These days, companies basically have two options for bringing new information technology into their data centers. They can acquire all the servers, storage, networking and software from different vendors, try to put it all together and make it work, or they can buy one big appliance that’s simpler to set up but is of a fixed configuration. EMC is offering a third option that combines the best attributes of the previous options, which it calls VSPEX.
With VSPEX, channel partners such as Arrow, Tech Data, Avnet and Ingram Micro, can configure an appliance for a customer that offers a much wider array of technology choices than the Vblock big appliance co-developed by VMware, Cisco Systems and EMC (which owns 80% of virtualization leader VMware). The configurations support the major players in enterprise applications, virtualization hypervisors, servers, storage and networking and let customers pick and choose what works best for them.
For applications, a VSPEX system can be loaded with enterprise software from Oracle, Microsoft or SAP. Hypervisor and virtual desktop infrastructure (VDI) options include Microsoft Hyper-V, VMware products like vSphere, or Citrix for VDI. Server options include Cisco Unified Computing Systems and any server running Intel processors, which includes boxes from Dell, HP, IBM and others.

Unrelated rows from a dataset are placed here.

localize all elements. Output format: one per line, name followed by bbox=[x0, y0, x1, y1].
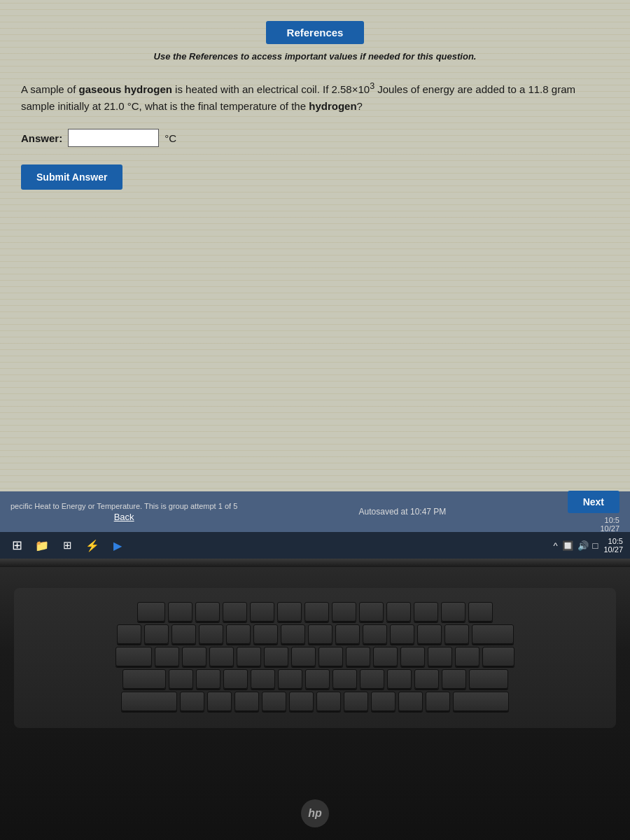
key-lbracket[interactable] bbox=[428, 647, 452, 666]
key-1[interactable] bbox=[144, 624, 169, 644]
key-j[interactable] bbox=[332, 669, 357, 689]
key-tilde[interactable] bbox=[117, 624, 141, 644]
key-equals[interactable] bbox=[444, 624, 469, 644]
key-rbracket[interactable] bbox=[455, 647, 479, 666]
autosave-text: Autosaved at 10:47 PM bbox=[359, 507, 447, 517]
key-row-4 bbox=[28, 669, 602, 689]
key-z[interactable] bbox=[180, 692, 204, 711]
key-row-3 bbox=[28, 647, 602, 666]
key-caps[interactable] bbox=[122, 669, 166, 689]
answer-input[interactable] bbox=[68, 129, 159, 147]
bottom-bar-right: Next 10:5 10/27 bbox=[568, 491, 620, 532]
key-comma[interactable] bbox=[371, 692, 396, 711]
key-minus[interactable] bbox=[417, 624, 442, 644]
key-a[interactable] bbox=[169, 669, 193, 689]
key-2[interactable] bbox=[172, 624, 196, 644]
key-g[interactable] bbox=[278, 669, 302, 689]
key-6[interactable] bbox=[281, 624, 305, 644]
key-b[interactable] bbox=[289, 692, 314, 711]
key-x[interactable] bbox=[207, 692, 232, 711]
key-8[interactable] bbox=[335, 624, 360, 644]
key-period[interactable] bbox=[398, 692, 423, 711]
hp-logo: hp bbox=[301, 799, 329, 827]
key-u[interactable] bbox=[318, 647, 343, 666]
network-icon: ^ bbox=[554, 540, 558, 551]
key-9[interactable] bbox=[363, 624, 387, 644]
bold-gaseous-hydrogen: gaseous hydrogen bbox=[79, 83, 172, 95]
key-n[interactable] bbox=[316, 692, 341, 711]
key-enter[interactable] bbox=[469, 669, 508, 689]
key-f[interactable] bbox=[251, 669, 275, 689]
answer-label: Answer: bbox=[21, 132, 62, 144]
key-f12[interactable] bbox=[468, 602, 493, 622]
laptop-body: hp bbox=[0, 567, 630, 840]
answer-unit: °C bbox=[164, 132, 176, 144]
key-s[interactable] bbox=[196, 669, 220, 689]
key-quote[interactable] bbox=[442, 669, 466, 689]
key-0[interactable] bbox=[390, 624, 414, 644]
key-f2[interactable] bbox=[195, 602, 220, 622]
key-q[interactable] bbox=[155, 647, 179, 666]
key-semicolon[interactable] bbox=[414, 669, 439, 689]
key-h[interactable] bbox=[305, 669, 330, 689]
key-backspace[interactable] bbox=[472, 624, 514, 644]
key-f9[interactable] bbox=[386, 602, 411, 622]
key-v[interactable] bbox=[262, 692, 286, 711]
laptop-hinge bbox=[0, 559, 630, 567]
key-4[interactable] bbox=[226, 624, 251, 644]
key-tab[interactable] bbox=[115, 647, 152, 666]
key-row-2 bbox=[28, 624, 602, 644]
time-display: 10:5 10/27 bbox=[600, 516, 620, 532]
key-f4[interactable] bbox=[250, 602, 274, 622]
key-5[interactable] bbox=[253, 624, 278, 644]
keyboard-area bbox=[14, 588, 616, 728]
group-attempt-text: pecific Heat to Energy or Temperature. T… bbox=[10, 502, 237, 510]
key-e[interactable] bbox=[209, 647, 234, 666]
grid-icon[interactable]: ⊞ bbox=[57, 536, 77, 555]
start-button[interactable]: ⊞ bbox=[7, 536, 27, 555]
references-btn-container: References bbox=[21, 14, 609, 44]
key-esc[interactable] bbox=[137, 602, 165, 622]
references-button[interactable]: References bbox=[266, 21, 365, 44]
key-p[interactable] bbox=[400, 647, 425, 666]
back-button[interactable]: Back bbox=[10, 512, 237, 522]
key-k[interactable] bbox=[360, 669, 384, 689]
key-f8[interactable] bbox=[359, 602, 384, 622]
key-w[interactable] bbox=[182, 647, 206, 666]
key-t[interactable] bbox=[264, 647, 288, 666]
submit-answer-button[interactable]: Submit Answer bbox=[21, 164, 122, 190]
answer-row: Answer: °C bbox=[21, 129, 609, 147]
key-3[interactable] bbox=[199, 624, 223, 644]
taskbar-time: 10:5 10/27 bbox=[603, 537, 623, 554]
next-button[interactable]: Next bbox=[568, 491, 620, 513]
key-f6[interactable] bbox=[304, 602, 329, 622]
key-slash[interactable] bbox=[426, 692, 450, 711]
content-area: References Use the References to access … bbox=[0, 0, 630, 190]
key-m[interactable] bbox=[344, 692, 368, 711]
key-y[interactable] bbox=[291, 647, 316, 666]
key-o[interactable] bbox=[373, 647, 398, 666]
key-f1[interactable] bbox=[168, 602, 192, 622]
battery-icon: □ bbox=[593, 540, 598, 551]
media-icon[interactable]: ▶ bbox=[108, 536, 127, 555]
key-lshift[interactable] bbox=[121, 692, 177, 711]
key-f3[interactable] bbox=[223, 602, 247, 622]
folder-icon[interactable]: 📁 bbox=[32, 536, 52, 555]
bottom-bar: pecific Heat to Energy or Temperature. T… bbox=[0, 491, 630, 532]
key-d[interactable] bbox=[223, 669, 248, 689]
key-backslash[interactable] bbox=[482, 647, 514, 666]
key-f10[interactable] bbox=[414, 602, 438, 622]
key-l[interactable] bbox=[387, 669, 412, 689]
key-f7[interactable] bbox=[332, 602, 356, 622]
key-rshift[interactable] bbox=[453, 692, 509, 711]
key-f11[interactable] bbox=[441, 602, 465, 622]
key-7[interactable] bbox=[308, 624, 332, 644]
key-f5[interactable] bbox=[277, 602, 302, 622]
laptop-screen: References Use the References to access … bbox=[0, 0, 630, 532]
key-c[interactable] bbox=[234, 692, 259, 711]
wifi-icon: 🔲 bbox=[562, 540, 573, 551]
key-i[interactable] bbox=[346, 647, 370, 666]
bottom-bar-left: pecific Heat to Energy or Temperature. T… bbox=[10, 502, 237, 522]
key-r[interactable] bbox=[237, 647, 261, 666]
lightning-icon[interactable]: ⚡ bbox=[83, 536, 102, 555]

In networking, Brocade and Cisco are “preferred vendors,” says Josh Kahn, VP of solutions marketing for EMC, but that other networking equipment from such companies as Dell, HP and Juniper would still be supported. In the storage and data protection the preferred vendors are EMC and RSA, the latter a wholly-owned subsidiary of EMC specializing in security.
Initially, EMC has assembled 14 different configurations for what it calls VSPEX Proven Infrastructure with different combinations from among its technology partners, Kahn says. A related program called VSPEX Labs will develop other configurations among vendors and channel partners as updated technology is introduced going forward.
This announcement comes a day after IBM introduced PureSystems, a new category of servers, a family of “expert integrated systems” that go beyond converged infrastructure or unified system approaches by adding a new middleware layer that aims to automate both infrastructure and applications, offering workflows from IBM itself, from its third-party partners, and offering IT the ability to define its own workflows. Initially there are two products in the family: PureFlex, which integrates server, storage and networking into one package; and PureApplication, which automates software based on the patterns and processes of IBM’s own work with customers and partners.
IBM makes a significant argument for simplification and cost reduction, saying that a PureSystems-based datacenter can be rolled out 98% faster, and provide a 45% saving in budget cost compared to a datacenter built on more traditional industry-standard servers. The company also claims a 43% reduction in energy usage due to greater density and the ability to automatically scale resources as needed.